24.3.1 Final code example

Performing the previous two steps in a single call. Also, personally I like to lighten-up the scatter plot point to really emphasize the regression line. This can be accomplished by modifying the color of the point (line 2 below)

regression_plot <- ggplot(stress_data, aes(x = Stress, y = lnSymptoms)) +
  geom_point(color = "gray") + # creates scatter plot
  # add regression line
  geom_smooth(method=lm, level = 0.95, color="black", se = TRUE) +
  theme_cowplot()

show(regression_plot)
`geom_smooth()` using formula = 'y ~ x'

24.4 Using ggpmisc to display additional info

In theory, the regression_plot created above should suffice, and the example above only relies upon ggplot making it fairly robust. Sometimes, however, it’s good to convey additional info about the model in the plot. This usually is the \(R^2\) and the equation for the model. Using ggplot() alone, this is a little more complex. But has been made easier by someone in the community “building a package for that”. See this exchange for details.

Borrowing the final example from the site above, we can use the ggpmisc package to make life easier. In fact ggpmisc() allows us to create the same plot above using a slightly different code:

# load in ggpmisc
pacman::p_load(ggpmisc)
regression_plot <- ggplot(stress_data, aes(x = Stress, y = lnSymptoms)) +
  geom_point(color = "gray", size = .5) + 
  geom_smooth(color="black", method = "lm") + #ggpmisc replacement for geom_smooth()
  theme_cowplot()
  
show(regression_plot)
`geom_smooth()` using formula = 'y ~ x'

And now to add \(R^2\) and the equation of the line to our previously created regression_plot

regression_plot + # our regression plot from above
  stat_poly_eq(aes(label = paste(after_stat(eq.label),
                                 after_stat(rr.label), sep = "*\", \"*")))
`geom_smooth()` using formula = 'y ~ x'

Comparing this plot to our stress_symptoms_model output:

stress_symptoms_model <- lm(lnSymptoms~Stress, data = stress_data)
tidy(stress_symptoms_model)
# A tibble: 2 × 5
  term        estimate std.error statistic   p.value
  <chr>          <dbl>     <dbl>     <dbl>     <dbl>
1 (Intercept)  4.30      0.0331     130.   8.09e-118
2 Stress       0.00856   0.00134      6.38 4.83e-  9

From this plot it becomes apparent that the model coefficients obtained above represent the values of the slope and intercept of the regression line.

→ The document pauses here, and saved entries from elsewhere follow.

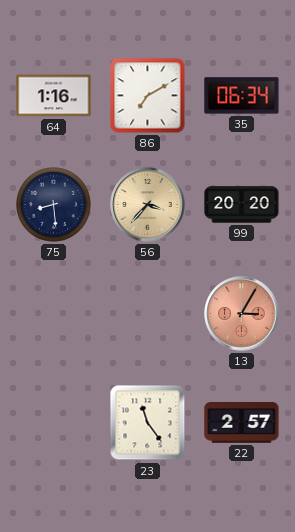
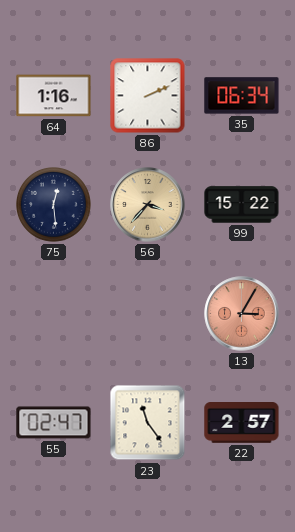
86: 7:10 -> 2:11
75: 8:29 -> 12:29
99: 20:20 -> 15:22
55: none -> 02:47
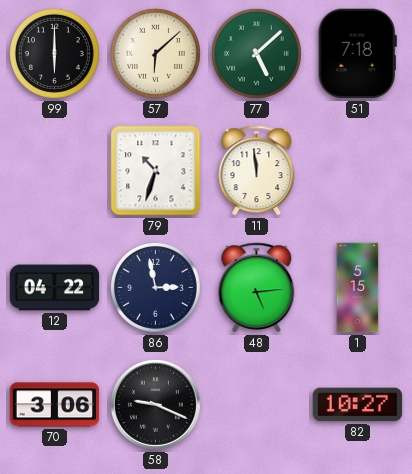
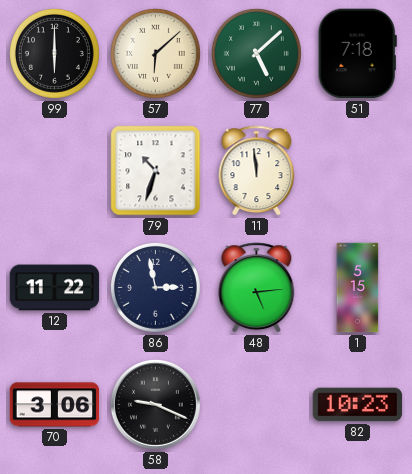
12: 04:22 -> 11:22
82: 10:27 -> 10:23
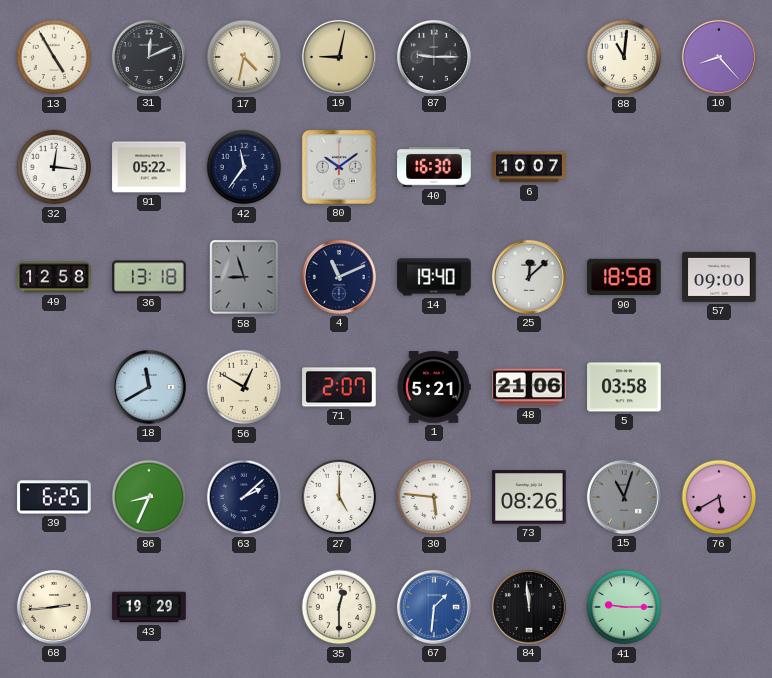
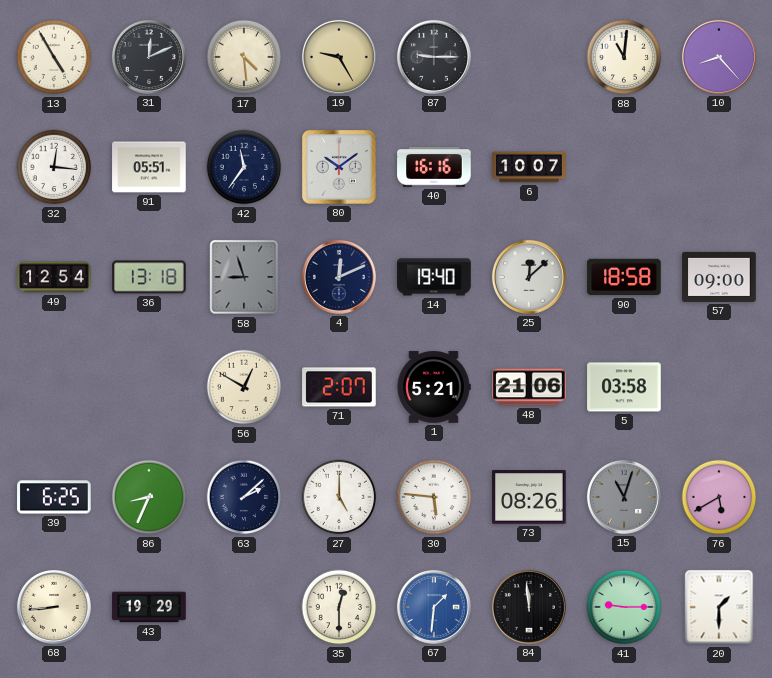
17: 4:32 -> 4:29
19: 9:02 -> 9:25
91: 05:22 -> 05:51
40: 16:30 -> 16:16
49: 12:58 -> 12:54
4: 11:11 -> 12:11
18: 11:40 -> none
68: 2:44 -> 8:44
20: none -> 1:30
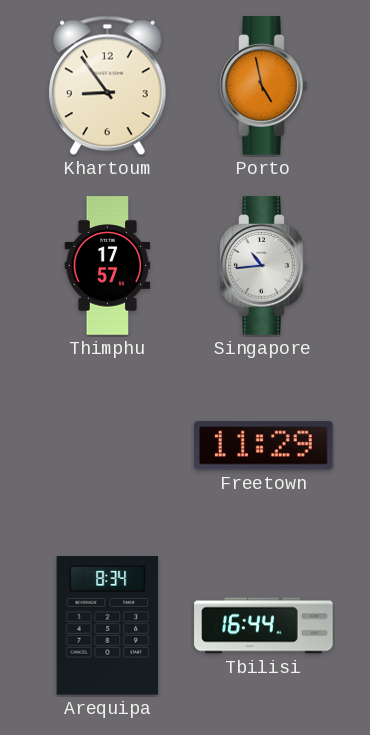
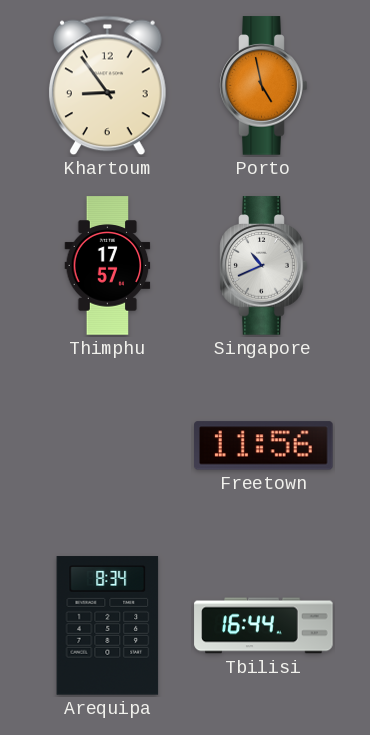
Singapore: 10:44 -> 10:41
Freetown: 11:29 -> 11:56
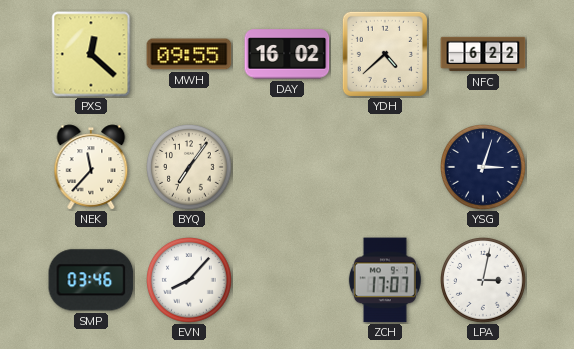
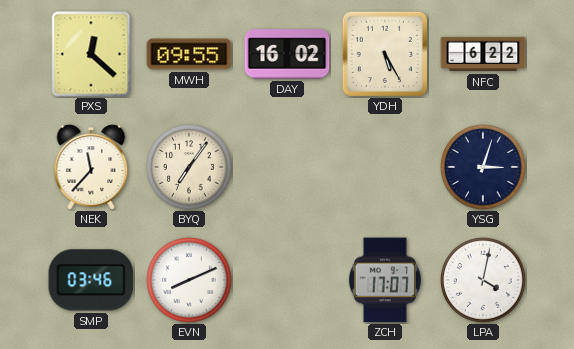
YDH: 4:38 -> 5:25
EVN: 8:07 -> 8:11
LPA: 3:02 -> 4:02
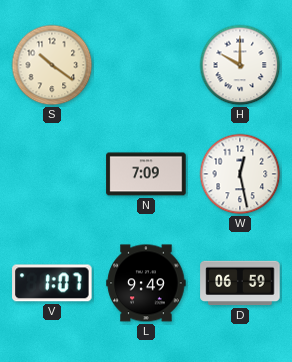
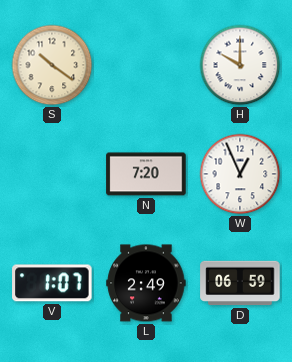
N: 7:09 -> 7:20
W: 12:28 -> 12:56
L: 9:49 -> 2:49
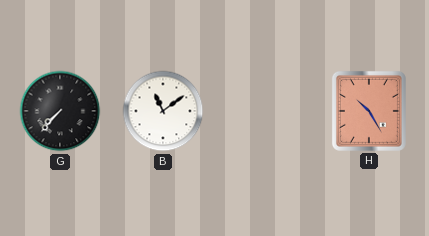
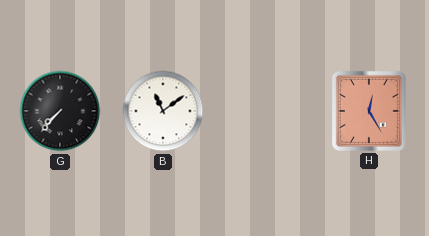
H: 10:25 -> 12:25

  • The beta coefficient conveys the slope of the line—unit change in outcome per unit change in predictor. Typically this is expressed as b in text or B in SPSS. In R output, the beta estimate is tied to the name of the corresponding predictor variable. In our case that’s Stress.

  • The intercept tells us what the value of the outcome would be if the predictor was 0. In most instances the intercept is not terribly useful. For example if you were looking at the relationship between height and weight it would make no sense to concern yourself with instances where height is absolutely 0. Obviously, a caveat here is if the value 0 is meaningful for your analysis. For example, perhaps you are looking at depression as a function of alcohol consumption and want to explicitly say something about people that have never had a single drink in their life.

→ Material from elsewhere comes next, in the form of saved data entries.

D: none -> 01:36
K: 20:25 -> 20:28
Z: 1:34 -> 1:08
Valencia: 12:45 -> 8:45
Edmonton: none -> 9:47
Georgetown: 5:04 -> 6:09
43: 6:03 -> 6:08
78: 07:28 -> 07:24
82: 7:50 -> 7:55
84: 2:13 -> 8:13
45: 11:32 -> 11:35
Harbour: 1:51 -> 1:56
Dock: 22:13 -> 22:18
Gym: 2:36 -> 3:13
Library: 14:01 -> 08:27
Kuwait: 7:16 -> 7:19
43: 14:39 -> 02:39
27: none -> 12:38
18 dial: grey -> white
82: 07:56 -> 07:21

One way of making a meaningless intercept meaningful is by centering your data (subtracting every value of your predictor from a constant). For example, if you center around the mean, the intercept will tell you the predicted value of the outcome variable at the mean value of the predictor.

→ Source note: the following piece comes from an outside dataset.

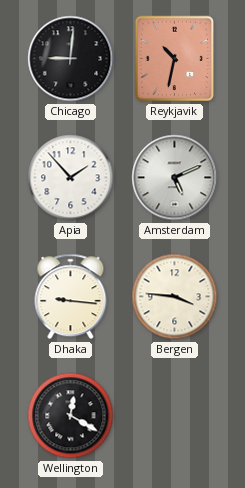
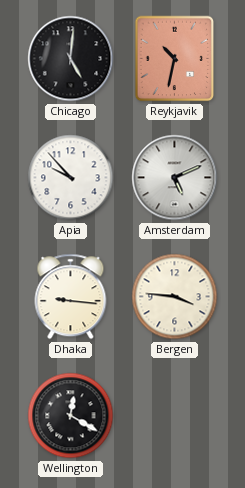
Chicago: 9:01 -> 5:01
Apia: 1:53 -> 9:53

Just for giggles, lets plot our mean-centered data. We mean center Stress by subtracting each value of Stress from its mean:

ggplot(data = stress_data, aes(x=(Stress-mean(Stress)), y=lnSymptoms)) +
  geom_point(color = "black", size = 1, shape = 19) +
  geom_smooth(method=lm, level = .95, color="black") +
  theme_cowplot() + 
  xlab("Stress") + 
  ylab("lnSymptoms")
`geom_smooth()` using formula = 'y ~ x'

as you can see slope doesn’t change, but the values become centered around the intercept 0. In this case 0 represents the mean Stress score.